Paolo parla soprattutto di come si è evoluto il risparmio postale nel tempo, di come abbia attraversato epoche e scenari geopolitici diversi e di come si sia adattato, grazie alla sempre crescente duttilità e ampiezza delle proposte, a tutte le esigenze dei cittadini.
“L’importanza del risparmio postale sta nel fatto che Poste Italiane e Cassa Depositi e Prestiti, nel tempo hanno creato solidità e valore per le persone, ricordiamo che soprattutto nei momenti di crisi, gli italiani hanno sempre prediletto il bene rifugio, che custodisse e non intaccasse il capitale e con garanzie solide”. Paolo ama questo lavoro perché gli ha consentito di instaurare rapporti di fiducia che si sono consolidati nel tempo: “Continuare a incontrare clienti conosciuti venticinque anni fa è la mia più grande soddisfazione, vuol dire che ho lavorato bene e ho creato un rapporto di rispetto e fiducia, che sono alla base di ogni relazione sociale”.
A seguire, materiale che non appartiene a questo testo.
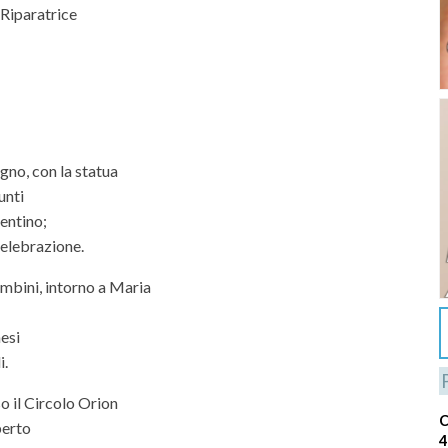
 Riparatrice
no, con la statua
unti
lentino;
celebrazione.
mbini, intorno a Maria
esi
i.
 il Circolo Orion
C
berto
4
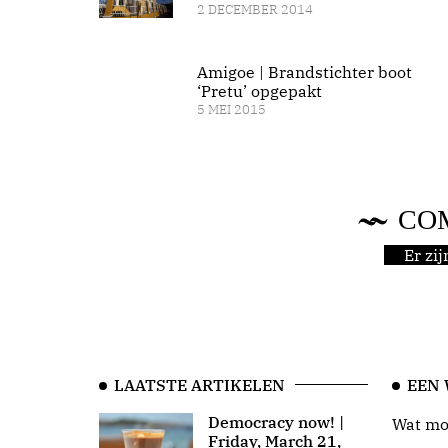
2 DECEMBER 2014
Amigoe | Brandstichter boot
‘Pretu’ opgepakt
5 MEI 2015
CO
Er zi
LAATSTE ARTIKELEN
EEN
Democracy now! |
Wat moo
Friday, March 21,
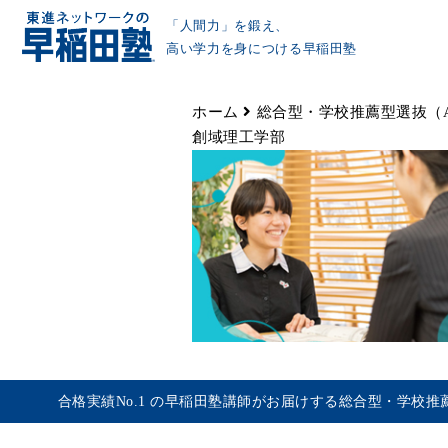
「人間力」を鍛え、
高い学力を身につける早稲田塾
ホーム
総合型・学校推薦型選抜（
創域理工学部
合格実績No.1 の早稲田塾講師がお届けする総合型・学校推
La diversificazione è uno dei punti di forza dei prodotti di risparmio postale che ormai un italiano su due sceglie e che rappresenta una vera e propria rivoluzione silenziosa nella cultura finanziaria del Paese. Con oltre 324 miliardi di euro e 27 milioni di clienti il risparmio postale rimane la forma più diffusa in Italia, segno questo di una fiducia sempre crescente in un’azienda che si rinnova e cresce e che è percepita come solida, sicura e di “Stato”. Risparmiare diventa così un’attività semplice con i Buoni e i Libretti e si ha la certezza di poter richiedere in ogni momento la restituzione del capitale.
Gestire i risparmi è sempre più facile: si possono acquistare Buoni, attivare il Deposito Supersmart e aprire un Libretto Smart direttamente online.
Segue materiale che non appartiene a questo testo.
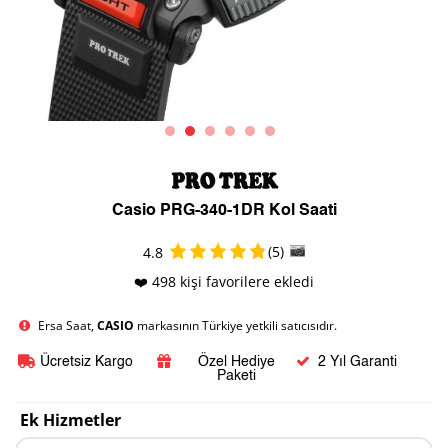
Casio PRG-340-1DR Kol Saati
(5)
4.8
❤️ 498 kişi favorilere ekledi
Ersa Saat,
CASIO
markasının Türkiye yetkili satıcısıdır.
Ücretsiz Kargo
Özel Hediye
2 Yıl Garanti
Paketi
Ek Hizmetler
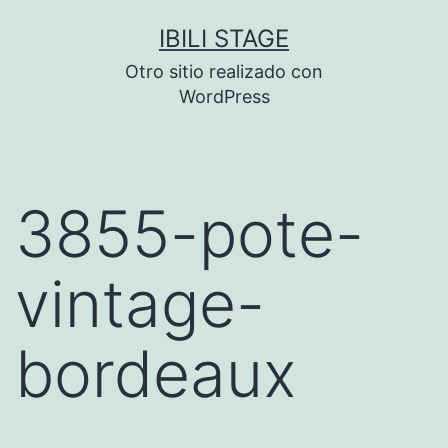
Saltar
IBILI STAGE
al
Otro sitio realizado con
contenido
WordPress
3855-pote-
vintage-
bordeaux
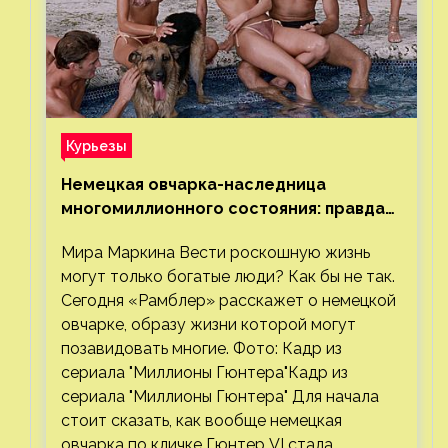
Курьезы
Немецкая овчарка-наследница
многомиллионного состояния: правда
или миф
Мира Маркина Вести роскошную жизнь
могут только богатые люди? Как бы не так.
Сегодня «Рамблер» расскажет о немецкой
овчарке, образу жизни которой могут
позавидовать многие. Фото: Кадр из
сериала "Миллионы Гюнтера"Кадр из
сериала "Миллионы Гюнтера" Для начала
стоит сказать, как вообще немецкая
овчарка по кличке Гюнтер VI стала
C’è anche la possibilità di richiedere direttamente online l’apertura di un Libretto Smart, l’attivazione di un Deposito Supersmart e la sottoscrizione di un Buono, in base ad ogni esigenza di risparmio.
Online sono disponibili anche alcuni percorsi diretti con simulatore per studiare i diversi prodotti e capire quale sia il più adatto alle proprie esigenze.
“Ho accompagnato molte persone nel raggiungimento dei loro obiettivi di risparmio ed investimento, e nella realizzazione di sogni piccoli e grandi; seguire generazioni di risparmiatori mi riempie di gioia, significa che tanti clienti si sono fidati e si fidano ancora di me e della mia azienda perché vanno oltre il guadagno, ma danno la giusta importanza ai rapporti interpersonali e alla fiducia riposta in qualcuno” – conclude il dipendente.